> **How to complete this task**
Extract all lines in the data that contain the word "Ağustos".

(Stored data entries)
====

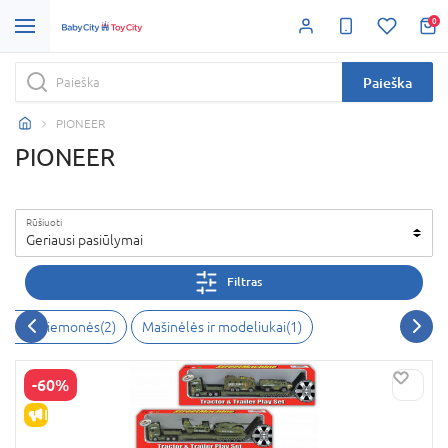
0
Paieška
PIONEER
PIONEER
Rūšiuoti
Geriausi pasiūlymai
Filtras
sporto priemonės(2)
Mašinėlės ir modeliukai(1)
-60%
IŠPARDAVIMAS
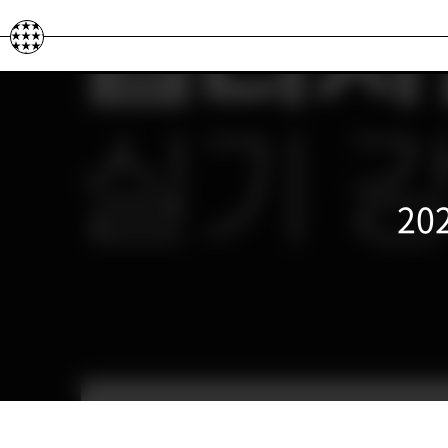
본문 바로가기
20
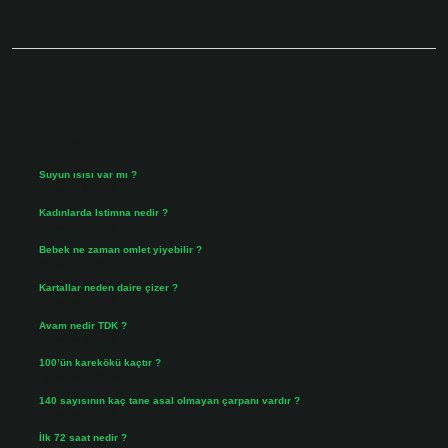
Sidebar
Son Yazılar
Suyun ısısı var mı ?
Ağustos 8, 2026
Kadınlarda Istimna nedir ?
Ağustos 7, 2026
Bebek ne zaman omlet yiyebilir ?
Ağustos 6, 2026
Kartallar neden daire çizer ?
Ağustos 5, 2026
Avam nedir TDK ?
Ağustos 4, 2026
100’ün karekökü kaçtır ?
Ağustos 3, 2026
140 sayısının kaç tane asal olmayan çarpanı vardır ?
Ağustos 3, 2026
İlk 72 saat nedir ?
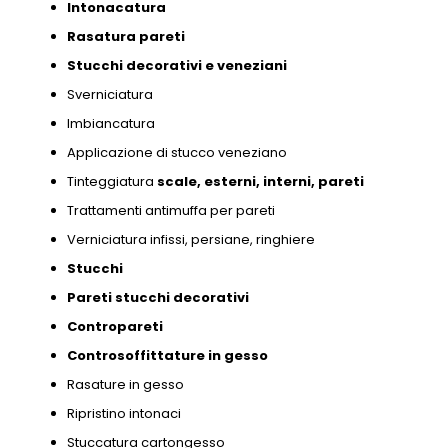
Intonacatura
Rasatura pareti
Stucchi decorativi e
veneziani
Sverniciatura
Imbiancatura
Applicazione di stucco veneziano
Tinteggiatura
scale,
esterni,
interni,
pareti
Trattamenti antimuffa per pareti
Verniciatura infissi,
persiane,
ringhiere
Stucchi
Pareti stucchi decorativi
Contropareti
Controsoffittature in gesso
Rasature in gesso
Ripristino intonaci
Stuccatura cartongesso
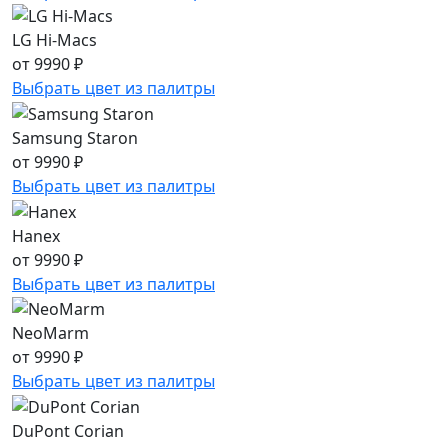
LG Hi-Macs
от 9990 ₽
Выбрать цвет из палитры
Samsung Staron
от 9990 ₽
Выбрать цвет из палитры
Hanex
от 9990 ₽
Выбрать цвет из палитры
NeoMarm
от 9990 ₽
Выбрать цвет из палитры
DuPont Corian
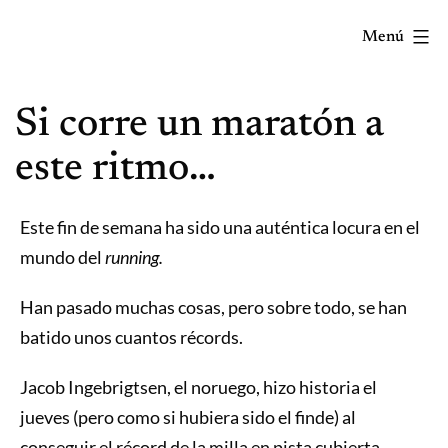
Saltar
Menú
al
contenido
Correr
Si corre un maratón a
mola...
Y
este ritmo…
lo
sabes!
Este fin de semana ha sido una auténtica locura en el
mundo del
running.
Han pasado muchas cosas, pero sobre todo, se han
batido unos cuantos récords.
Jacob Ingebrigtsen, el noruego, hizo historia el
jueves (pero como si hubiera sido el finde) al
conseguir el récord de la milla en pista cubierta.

====

> **Solution for this task**
Ağustos 8, 2026
Ağustos 7, 2026
Ağustos 6, 2026
Ağustos 5, 2026
Ağustos 4, 2026
Ağustos 3, 2026
Ağustos 3, 2026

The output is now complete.